Recorrido 1:INST DE GESTÃO DE REGIMES DE SEGURANÇA SOCIAL DE PONTA DELGADA
Votação:UNANIMIDADE
Aditamento:
Texto Integral: Formação de Apreciação Preliminar
Acordam, em conferência, na secção de contencioso administrativo do STA:
I – Relatório:
A… interpôs junto do TAF de Ponta Delgada acção administrativa especial contra
INSTITUTO DE GESTÃO DE REGIMES DA SEGURANÇA SOCIAL (CENTRO DE PRESTAÇÕES PECUNIÁRIAS DE PONTA DELGADA)
Em que pede a anulação do despacho do Director do Instituto datado de 20/11/2006, que indeferiu o pedido de redução da taxa de contribuição para a segurança social de 34,75% para 11%, em que a A. invocava como fundamento o disposto no n.º 2 do artigo 84º do DL n.º 422/89, de 2/12.
Em 30/09/2009 o TAF julgou a acção improcedente e absolveu o R. do pedido, decisão que foi confirmada pelo TCA - Sul, por Acórdão de 22/04/2010.
Deste Acórdão a A. interpõe recurso de revista nos termos do artigo 150º do CPTA, alegando para o efeito e em síntese que a não aplicação do regime jurídico invocado nos termos defendidos pela recorrente acarreta sério risco de não conseguir manter-se em actividade, assim fazendo perigar os postos de trabalho que proporciona à população, pelo que estaria em causa questão de relevância social e regional fundamental, atento o impacto económico que projecta na região no que concerne ao fomento do turismo naquela área.
Não foram apresentadas contra-alegações.
Nos termos do n.º 5 do art. 150º do CPTA compete a esta formação apreciar se estão reunidos os pressupostos para a admissão da revista.
II – Apreciação. Os pressupostos do recurso de revista.
O recurso de revista de decisões proferidas pelos TCA quando julga em segunda instância, isto é, a terceira apreciação jurisdicional de uma causa administrativa é, como regra, rejeitado pela lei de processo (art.º 142.º n.ºs 1 e 2 do CPTA), embora seja permitido que o STA, a título excepcional, admita a terceira apreciação de uma causa num recurso relativo a matéria de direito, exclusivamente quando estejam reunidos certos pressupostos que a lei (art.º 150.º n.º 1 do CPTA), aponta como índices de que tem uma relevância superior ao comum.

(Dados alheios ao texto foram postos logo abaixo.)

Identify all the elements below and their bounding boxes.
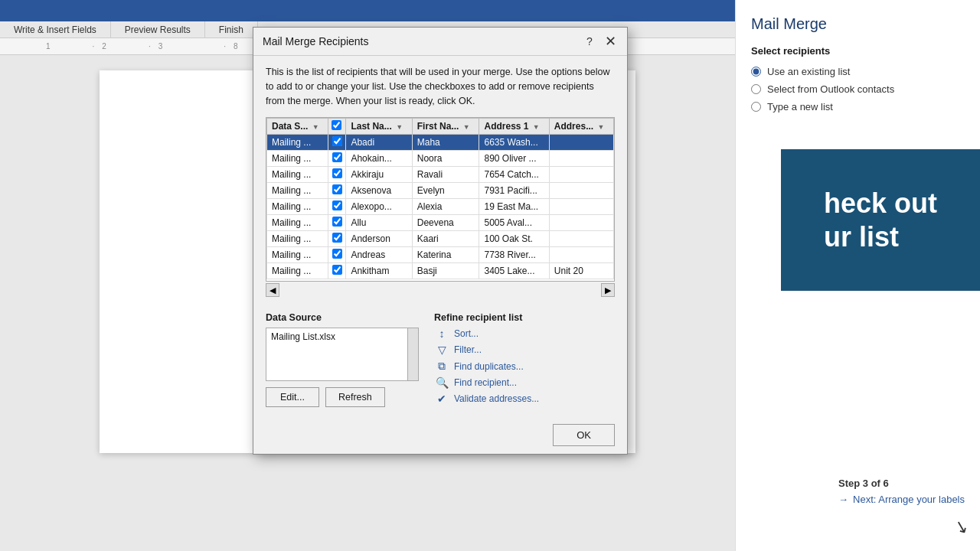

Tais pressupostos respeitam à natureza das questões sobre as quais versa o litígio, que devem atingir um grau de importância fundamental, de uma perspectiva jurídica ou social, ou mostrar-se claramente necessária a intervenção do STA para uma melhor aplicação do direito.
Assim, é mantido e aprofundado o princípio da apreciação jurisdicional das causas administrativas, como regra, apenas em duas instâncias. Na consecução deste objectivo concorrem com o disposto no art.º 150.º do CPTA, a previsão de revista “per saltum” do artigo 151.º, e a transformação do recurso para uniformização de jurisprudência num recurso do tipo acção revisiva, a ser interposto após o trânsito em julgado da decisão recorrida.
Na concretização dos conceitos relativamente indeterminados que a lei estabelece como orientação para a filtragem dos recursos de revista a admitir excepcionalmente, o STA tem vindo a entender que a relevância jurídica fundamental exigida pelo artigo 150º n.º 1 do CPTA se verifica, designadamente, quando a questão a apreciar seja de complexidade superior ao comum em razão da dificuldade das operações exegéticas a efectuar, de enquadramento normativo especialmente complexo, de ser necessário compatibilizar diferentes regimes potencialmente aplicáveis, bem como casos em que a questão se reveste de novidade, e relativamente à qual não tenha havido oportunidade de o STA se pronunciar.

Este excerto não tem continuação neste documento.